Activity:
Only lines containing the word "municipios" belong in the answer; copy each one from the records.

------ Provided information

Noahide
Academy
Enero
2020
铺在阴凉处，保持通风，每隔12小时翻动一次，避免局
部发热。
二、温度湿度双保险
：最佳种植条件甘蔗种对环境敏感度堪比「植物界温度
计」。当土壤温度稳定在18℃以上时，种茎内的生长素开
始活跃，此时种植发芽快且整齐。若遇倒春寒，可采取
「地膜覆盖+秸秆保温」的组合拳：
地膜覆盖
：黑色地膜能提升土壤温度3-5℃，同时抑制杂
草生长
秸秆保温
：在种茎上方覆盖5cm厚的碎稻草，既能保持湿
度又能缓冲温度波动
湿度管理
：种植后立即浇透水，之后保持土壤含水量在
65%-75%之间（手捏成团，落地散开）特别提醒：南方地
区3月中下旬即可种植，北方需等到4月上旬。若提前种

------------
------ Provided information

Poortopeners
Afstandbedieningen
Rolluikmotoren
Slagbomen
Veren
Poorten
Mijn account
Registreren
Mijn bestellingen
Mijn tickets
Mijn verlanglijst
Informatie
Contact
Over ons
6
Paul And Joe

------------
------ Provided information

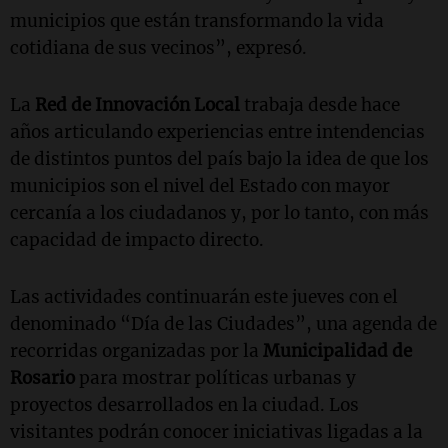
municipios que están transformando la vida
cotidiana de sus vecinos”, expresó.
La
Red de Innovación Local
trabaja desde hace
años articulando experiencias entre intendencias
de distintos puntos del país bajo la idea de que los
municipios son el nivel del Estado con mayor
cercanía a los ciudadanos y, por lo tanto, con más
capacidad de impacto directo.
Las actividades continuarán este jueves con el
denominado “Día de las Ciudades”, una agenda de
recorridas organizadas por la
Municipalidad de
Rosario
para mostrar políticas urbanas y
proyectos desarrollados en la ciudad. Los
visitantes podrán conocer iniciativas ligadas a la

------------

Written response:
municipios que están transformando la vida
municipios son el nivel del Estado con mayor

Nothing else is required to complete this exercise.